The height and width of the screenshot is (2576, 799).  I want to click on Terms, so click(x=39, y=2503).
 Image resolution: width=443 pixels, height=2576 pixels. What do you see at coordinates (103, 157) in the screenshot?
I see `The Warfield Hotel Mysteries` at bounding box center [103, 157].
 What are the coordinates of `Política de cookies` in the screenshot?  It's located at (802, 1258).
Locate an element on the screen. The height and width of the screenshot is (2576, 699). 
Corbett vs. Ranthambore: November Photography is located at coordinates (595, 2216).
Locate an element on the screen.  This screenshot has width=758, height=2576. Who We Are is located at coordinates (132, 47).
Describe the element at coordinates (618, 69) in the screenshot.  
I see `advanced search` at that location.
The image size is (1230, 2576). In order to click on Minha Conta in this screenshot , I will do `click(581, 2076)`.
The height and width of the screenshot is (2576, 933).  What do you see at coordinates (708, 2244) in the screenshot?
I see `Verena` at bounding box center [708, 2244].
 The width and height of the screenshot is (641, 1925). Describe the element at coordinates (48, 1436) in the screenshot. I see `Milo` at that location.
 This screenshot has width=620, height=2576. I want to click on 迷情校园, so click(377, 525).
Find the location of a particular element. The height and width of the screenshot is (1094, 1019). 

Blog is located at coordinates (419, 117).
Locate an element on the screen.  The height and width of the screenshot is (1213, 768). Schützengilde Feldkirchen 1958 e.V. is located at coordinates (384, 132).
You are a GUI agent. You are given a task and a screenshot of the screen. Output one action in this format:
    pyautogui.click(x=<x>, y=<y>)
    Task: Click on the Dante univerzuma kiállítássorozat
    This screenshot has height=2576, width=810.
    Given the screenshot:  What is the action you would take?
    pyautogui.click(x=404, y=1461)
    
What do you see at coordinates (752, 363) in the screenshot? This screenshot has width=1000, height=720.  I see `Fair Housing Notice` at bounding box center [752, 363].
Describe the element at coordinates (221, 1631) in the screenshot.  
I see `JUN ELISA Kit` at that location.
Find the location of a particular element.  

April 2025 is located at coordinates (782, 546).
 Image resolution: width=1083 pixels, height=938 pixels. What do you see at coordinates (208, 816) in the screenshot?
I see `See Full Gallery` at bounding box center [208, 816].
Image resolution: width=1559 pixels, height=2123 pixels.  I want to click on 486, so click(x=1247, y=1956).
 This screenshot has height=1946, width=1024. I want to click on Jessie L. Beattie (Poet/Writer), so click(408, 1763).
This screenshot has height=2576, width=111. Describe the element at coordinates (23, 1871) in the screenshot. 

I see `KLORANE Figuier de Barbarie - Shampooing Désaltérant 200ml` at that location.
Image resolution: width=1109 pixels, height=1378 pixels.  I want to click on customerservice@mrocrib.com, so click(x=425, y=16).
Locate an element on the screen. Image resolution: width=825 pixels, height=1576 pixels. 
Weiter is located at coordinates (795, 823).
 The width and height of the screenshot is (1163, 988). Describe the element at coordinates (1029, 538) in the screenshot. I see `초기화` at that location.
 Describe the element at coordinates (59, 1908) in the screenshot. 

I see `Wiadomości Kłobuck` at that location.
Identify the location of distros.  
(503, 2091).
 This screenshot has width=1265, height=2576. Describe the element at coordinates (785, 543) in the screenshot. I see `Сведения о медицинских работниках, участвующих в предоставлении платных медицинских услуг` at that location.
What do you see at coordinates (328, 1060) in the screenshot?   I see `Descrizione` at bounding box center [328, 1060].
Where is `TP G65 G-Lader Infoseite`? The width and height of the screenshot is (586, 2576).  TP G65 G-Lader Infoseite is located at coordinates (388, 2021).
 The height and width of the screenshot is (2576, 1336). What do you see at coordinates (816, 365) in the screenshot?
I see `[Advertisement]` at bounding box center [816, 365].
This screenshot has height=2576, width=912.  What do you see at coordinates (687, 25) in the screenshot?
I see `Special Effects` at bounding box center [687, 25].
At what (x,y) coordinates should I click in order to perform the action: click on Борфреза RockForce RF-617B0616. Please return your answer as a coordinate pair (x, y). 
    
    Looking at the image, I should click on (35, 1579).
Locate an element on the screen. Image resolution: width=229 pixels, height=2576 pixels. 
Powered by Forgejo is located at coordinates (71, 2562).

* * * * * * *

## Directions for this task
Print each line of the data exactly as it was written.

## Task response
The height and width of the screenshot is (2576, 799).  I want to click on Terms, so click(x=39, y=2503).
 Image resolution: width=443 pixels, height=2576 pixels. What do you see at coordinates (103, 157) in the screenshot?
I see `The Warfield Hotel Mysteries` at bounding box center [103, 157].
 What are the coordinates of `Política de cookies` in the screenshot?  It's located at (802, 1258).
Locate an element on the screen. The height and width of the screenshot is (2576, 699). 
Corbett vs. Ranthambore: November Photography is located at coordinates (595, 2216).
Locate an element on the screen.  This screenshot has width=758, height=2576. Who We Are is located at coordinates (132, 47).
Describe the element at coordinates (618, 69) in the screenshot.  
I see `advanced search` at that location.
The image size is (1230, 2576). In order to click on Minha Conta in this screenshot , I will do `click(581, 2076)`.
The height and width of the screenshot is (2576, 933).  What do you see at coordinates (708, 2244) in the screenshot?
I see `Verena` at bounding box center [708, 2244].
 The width and height of the screenshot is (641, 1925). Describe the element at coordinates (48, 1436) in the screenshot. I see `Milo` at that location.
 This screenshot has width=620, height=2576. I want to click on 迷情校园, so click(377, 525).
Find the location of a particular element. The height and width of the screenshot is (1094, 1019). 

Blog is located at coordinates (419, 117).
Locate an element on the screen.  The height and width of the screenshot is (1213, 768). Schützengilde Feldkirchen 1958 e.V. is located at coordinates (384, 132).
You are a GUI agent. You are given a task and a screenshot of the screen. Output one action in this format:
    pyautogui.click(x=<x>, y=<y>)
    Task: Click on the Dante univerzuma kiállítássorozat
    This screenshot has height=2576, width=810.
    Given the screenshot:  What is the action you would take?
    pyautogui.click(x=404, y=1461)
    
What do you see at coordinates (752, 363) in the screenshot? This screenshot has width=1000, height=720.  I see `Fair Housing Notice` at bounding box center [752, 363].
Describe the element at coordinates (221, 1631) in the screenshot.  
I see `JUN ELISA Kit` at that location.
Find the location of a particular element.  

April 2025 is located at coordinates (782, 546).
 Image resolution: width=1083 pixels, height=938 pixels. What do you see at coordinates (208, 816) in the screenshot?
I see `See Full Gallery` at bounding box center [208, 816].
Image resolution: width=1559 pixels, height=2123 pixels.  I want to click on 486, so click(x=1247, y=1956).
 This screenshot has height=1946, width=1024. I want to click on Jessie L. Beattie (Poet/Writer), so click(408, 1763).
This screenshot has height=2576, width=111. Describe the element at coordinates (23, 1871) in the screenshot. 

I see `KLORANE Figuier de Barbarie - Shampooing Désaltérant 200ml` at that location.
Image resolution: width=1109 pixels, height=1378 pixels.  I want to click on customerservice@mrocrib.com, so click(x=425, y=16).
Locate an element on the screen. Image resolution: width=825 pixels, height=1576 pixels. 
Weiter is located at coordinates (795, 823).
 The width and height of the screenshot is (1163, 988). Describe the element at coordinates (1029, 538) in the screenshot. I see `초기화` at that location.
 Describe the element at coordinates (59, 1908) in the screenshot. 

I see `Wiadomości Kłobuck` at that location.
Identify the location of distros.  
(503, 2091).
 This screenshot has width=1265, height=2576. Describe the element at coordinates (785, 543) in the screenshot. I see `Сведения о медицинских работниках, участвующих в предоставлении платных медицинских услуг` at that location.
What do you see at coordinates (328, 1060) in the screenshot?   I see `Descrizione` at bounding box center [328, 1060].
Where is `TP G65 G-Lader Infoseite`? The width and height of the screenshot is (586, 2576).  TP G65 G-Lader Infoseite is located at coordinates (388, 2021).
 The height and width of the screenshot is (2576, 1336). What do you see at coordinates (816, 365) in the screenshot?
I see `[Advertisement]` at bounding box center [816, 365].
This screenshot has height=2576, width=912.  What do you see at coordinates (687, 25) in the screenshot?
I see `Special Effects` at bounding box center [687, 25].
At what (x,y) coordinates should I click in order to perform the action: click on Борфреза RockForce RF-617B0616. Please return your answer as a coordinate pair (x, y). 
    
    Looking at the image, I should click on (35, 1579).
Locate an element on the screen. Image resolution: width=229 pixels, height=2576 pixels. 
Powered by Forgejo is located at coordinates (71, 2562).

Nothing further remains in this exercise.